The Highs and Lows of a Trust Business Model
While iPhone 16 users primarily, iPhone15 users retroactively, and people with Apple silicon “M” chip devices generally, await the upcoming Apple Intelligence operating system software release later this month, we are in an anticipation period. Apple, at their September 2024 event hyped Apple Intelligence as the main feature their cult members, I mean users (relax, I’m steeped in the Apple ecosystem myself, hence this article) can anticipate. Apple Intelligence or AI, not to be confused with artificial intelligence or AI more generally, though I’m sure someone at Apple would like you to confuse the two or at least create a synapse connection conflating the two, is Apple’s decided way of voyaging into the world of commercially available and highly capable large language models.

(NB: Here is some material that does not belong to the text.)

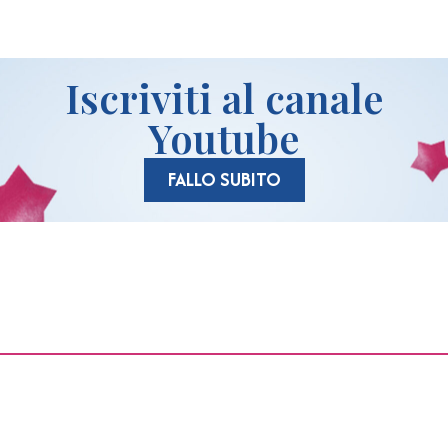
Iscriviti al canale
Youtube
FALLO SUBITO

In some ways you are unserious as a technology company in 2024 if you are not exploring ways to leverage or create artificial intelligence. This is so evident that Apple, the most valuable [technology] company in the world, is willing to market AI that isn’t even ready yet. Maybe you didn’t get your new Apple product for forthcoming software features, but for those of you who did, you are about to get something untested by the masses. That doesn’t mean it won’t be or isn’t good. It will probably be good enough plus. Good enough for consumers who want to have features that work and not have to think about them. And plus, for consumers who want to read the specs sheet. I want to highlight the fact that while Apple is slow and or adverse to, without the coercion of governments, add time tested features specifically to their phones, like a high screen refresh rate, type c-charging, RCS text, or backwards compatible charging, they can give you a somewhat new camera every year (but not an intuitive UI experience), and are willing to bet the faith and trust their consumers have in them.